-------- Working data
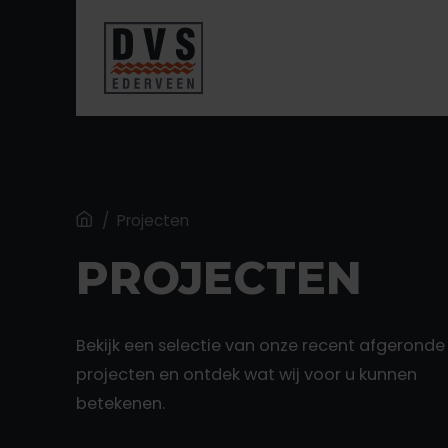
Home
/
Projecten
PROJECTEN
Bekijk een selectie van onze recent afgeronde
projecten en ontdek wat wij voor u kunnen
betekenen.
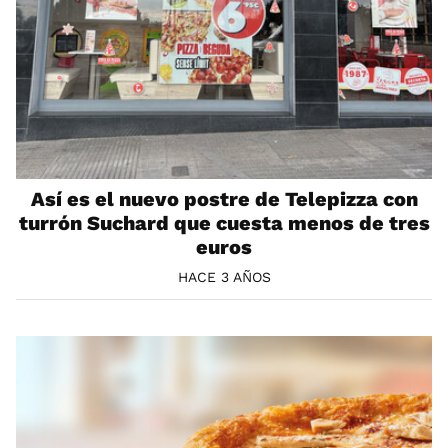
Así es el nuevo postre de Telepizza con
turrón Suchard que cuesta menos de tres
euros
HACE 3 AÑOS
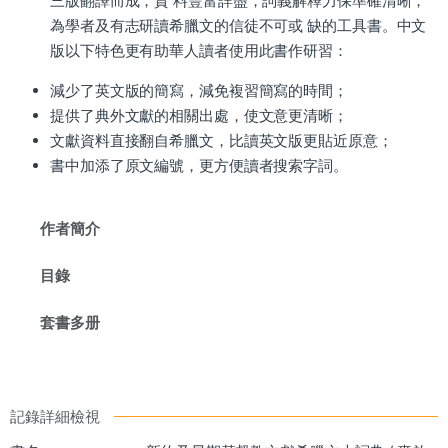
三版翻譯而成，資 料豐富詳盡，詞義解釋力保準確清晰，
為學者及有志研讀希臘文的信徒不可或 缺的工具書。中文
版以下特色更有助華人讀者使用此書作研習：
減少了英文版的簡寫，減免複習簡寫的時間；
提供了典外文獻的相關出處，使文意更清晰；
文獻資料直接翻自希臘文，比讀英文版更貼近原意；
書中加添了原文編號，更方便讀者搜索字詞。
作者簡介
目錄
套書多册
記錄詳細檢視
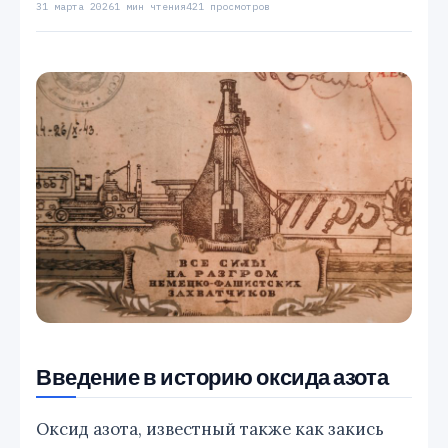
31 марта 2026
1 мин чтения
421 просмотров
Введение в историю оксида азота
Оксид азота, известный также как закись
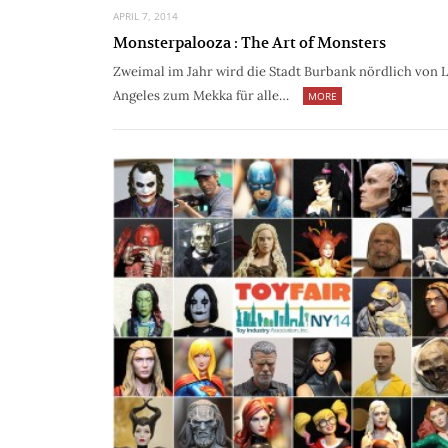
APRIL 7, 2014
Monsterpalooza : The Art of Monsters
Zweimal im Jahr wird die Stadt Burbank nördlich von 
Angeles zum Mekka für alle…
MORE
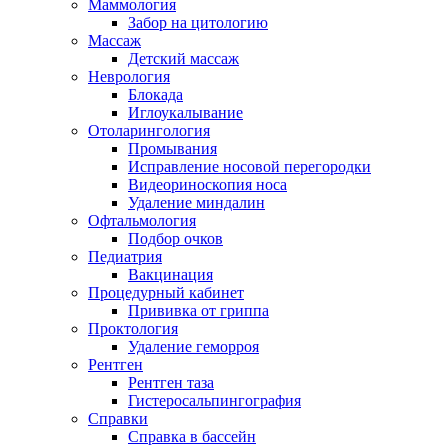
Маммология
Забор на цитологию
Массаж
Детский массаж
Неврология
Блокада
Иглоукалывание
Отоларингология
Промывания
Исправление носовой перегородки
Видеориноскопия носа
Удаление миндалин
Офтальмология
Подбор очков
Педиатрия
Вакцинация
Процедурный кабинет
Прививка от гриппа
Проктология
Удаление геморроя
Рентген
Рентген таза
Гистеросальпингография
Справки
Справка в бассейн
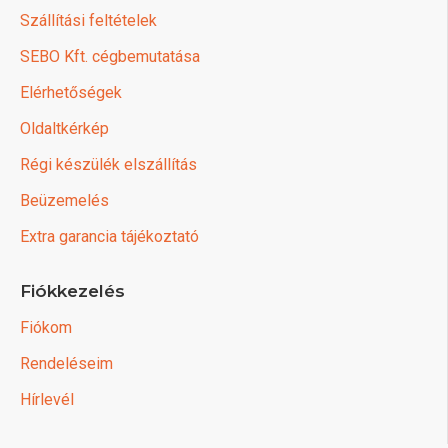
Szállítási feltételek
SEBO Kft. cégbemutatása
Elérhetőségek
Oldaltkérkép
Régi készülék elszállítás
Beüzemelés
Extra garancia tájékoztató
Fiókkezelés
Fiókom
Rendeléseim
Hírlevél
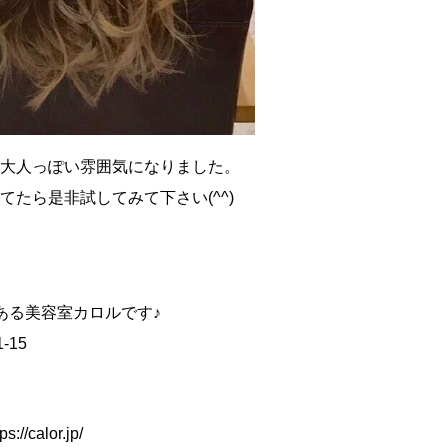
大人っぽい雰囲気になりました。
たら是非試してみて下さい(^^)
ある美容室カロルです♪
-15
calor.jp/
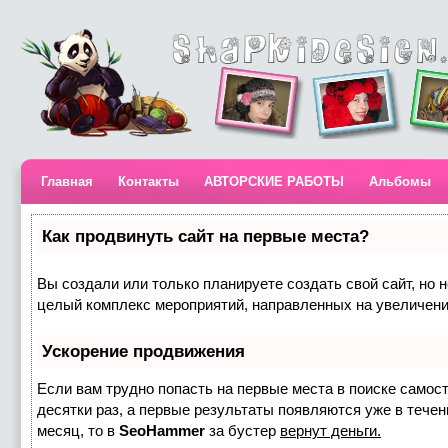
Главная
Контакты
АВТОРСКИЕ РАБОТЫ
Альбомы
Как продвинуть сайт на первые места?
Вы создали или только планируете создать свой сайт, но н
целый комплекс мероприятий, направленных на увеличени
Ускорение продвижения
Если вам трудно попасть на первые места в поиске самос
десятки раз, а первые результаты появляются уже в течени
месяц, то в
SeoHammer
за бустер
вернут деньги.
----------------
-------- Working data
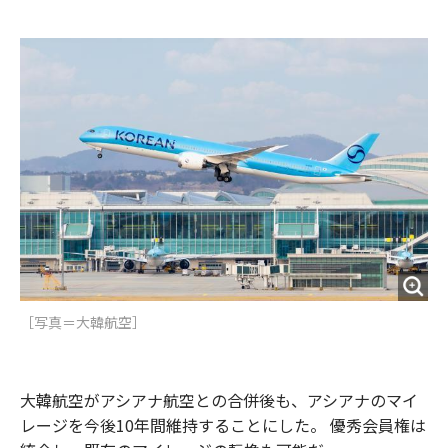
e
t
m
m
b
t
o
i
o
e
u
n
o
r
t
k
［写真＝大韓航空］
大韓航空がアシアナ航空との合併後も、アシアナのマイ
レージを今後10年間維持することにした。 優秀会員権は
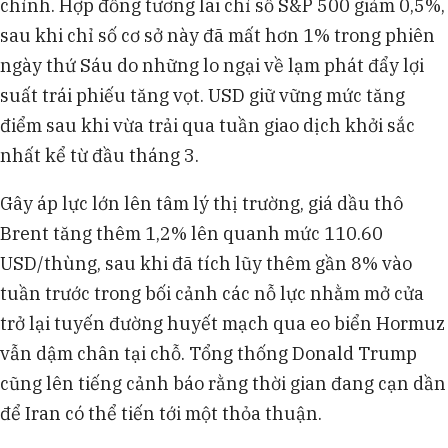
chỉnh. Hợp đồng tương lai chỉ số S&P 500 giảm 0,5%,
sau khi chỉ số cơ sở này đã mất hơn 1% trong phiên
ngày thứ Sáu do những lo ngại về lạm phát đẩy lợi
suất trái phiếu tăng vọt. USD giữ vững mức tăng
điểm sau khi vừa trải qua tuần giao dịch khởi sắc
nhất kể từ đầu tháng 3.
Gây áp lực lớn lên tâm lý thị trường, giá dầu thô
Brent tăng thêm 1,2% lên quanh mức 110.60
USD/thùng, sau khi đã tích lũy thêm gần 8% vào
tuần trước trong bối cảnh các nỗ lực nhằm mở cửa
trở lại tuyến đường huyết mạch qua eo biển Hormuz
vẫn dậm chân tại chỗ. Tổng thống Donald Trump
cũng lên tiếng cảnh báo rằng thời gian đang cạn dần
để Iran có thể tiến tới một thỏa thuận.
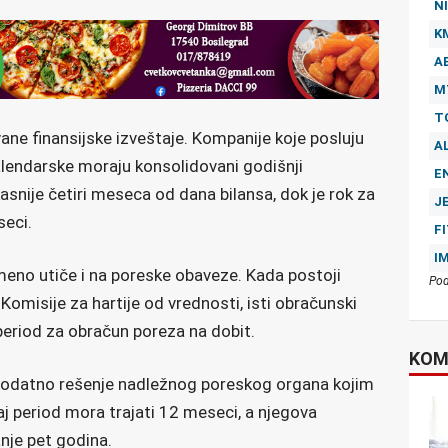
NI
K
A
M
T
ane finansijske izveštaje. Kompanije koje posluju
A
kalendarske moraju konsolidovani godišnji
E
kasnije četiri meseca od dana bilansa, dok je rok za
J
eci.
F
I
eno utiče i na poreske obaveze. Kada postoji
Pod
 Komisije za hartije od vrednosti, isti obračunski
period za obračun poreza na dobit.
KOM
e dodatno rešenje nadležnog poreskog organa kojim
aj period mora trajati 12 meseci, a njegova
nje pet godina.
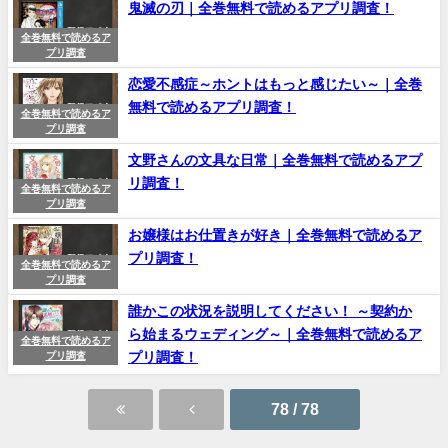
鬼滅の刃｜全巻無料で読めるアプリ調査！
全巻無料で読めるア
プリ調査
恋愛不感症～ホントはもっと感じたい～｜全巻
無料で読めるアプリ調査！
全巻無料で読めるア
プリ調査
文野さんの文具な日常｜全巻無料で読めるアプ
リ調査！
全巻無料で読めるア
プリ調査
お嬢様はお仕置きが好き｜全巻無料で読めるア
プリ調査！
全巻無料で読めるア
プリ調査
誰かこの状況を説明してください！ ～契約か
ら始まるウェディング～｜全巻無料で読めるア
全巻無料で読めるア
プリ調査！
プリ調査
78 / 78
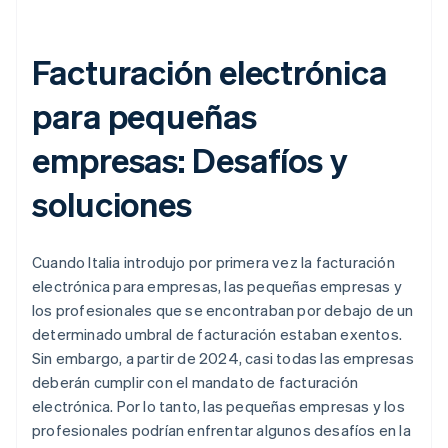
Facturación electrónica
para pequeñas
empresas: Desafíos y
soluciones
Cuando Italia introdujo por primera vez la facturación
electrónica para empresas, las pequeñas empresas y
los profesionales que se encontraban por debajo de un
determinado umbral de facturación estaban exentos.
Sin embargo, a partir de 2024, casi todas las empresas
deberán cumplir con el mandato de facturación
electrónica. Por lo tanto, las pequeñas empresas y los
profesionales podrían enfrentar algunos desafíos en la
----------------
__To do__: Give again the lines of the listing above that run from the one with "Zweimal im Jahr" up to and including the one with "целый комплекс мероприятий, направленных". Keep them exact and omit the pictures.

__Response to the exercise__:
Zweimal im Jahr wird die Stadt Burbank nördlich von 
Angeles zum Mekka für alle…
MORE
Маммология
Забор на цитологию
Массаж
Детский массаж
Неврология
Блокада
Иглоукалывание
Отоларингология
Промывания
Исправление носовой перегородки
Видеориноскопия носа
Удаление миндалин
Офтальмология
Подбор очков
Педиатрия
Вакцинация
Процедурный кабинет
Прививка от гриппа
Проктология
Удаление геморроя
Рентген
Рентген таза
Гистеросальпингография
Справки
Справка в бассейн
Szállítási feltételek
SEBO Kft. cégbemutatása
Elérhetőségek
Oldaltkérkép
Régi készülék elszállítás
Beüzemelés
Extra garancia tájékoztató
Fiókkezelés
Fiókom
Rendeléseim
Hírlevél
大人っぽい雰囲気になりました。
たら是非試してみて下さい(^^)
ある美容室カロルです♪
-15
calor.jp/
Главная
Контакты
АВТОРСКИЕ РАБОТЫ
Альбомы
Как продвинуть сайт на первые места?
Вы создали или только планируете создать свой сайт, но н
целый комплекс мероприятий, направленных на увеличени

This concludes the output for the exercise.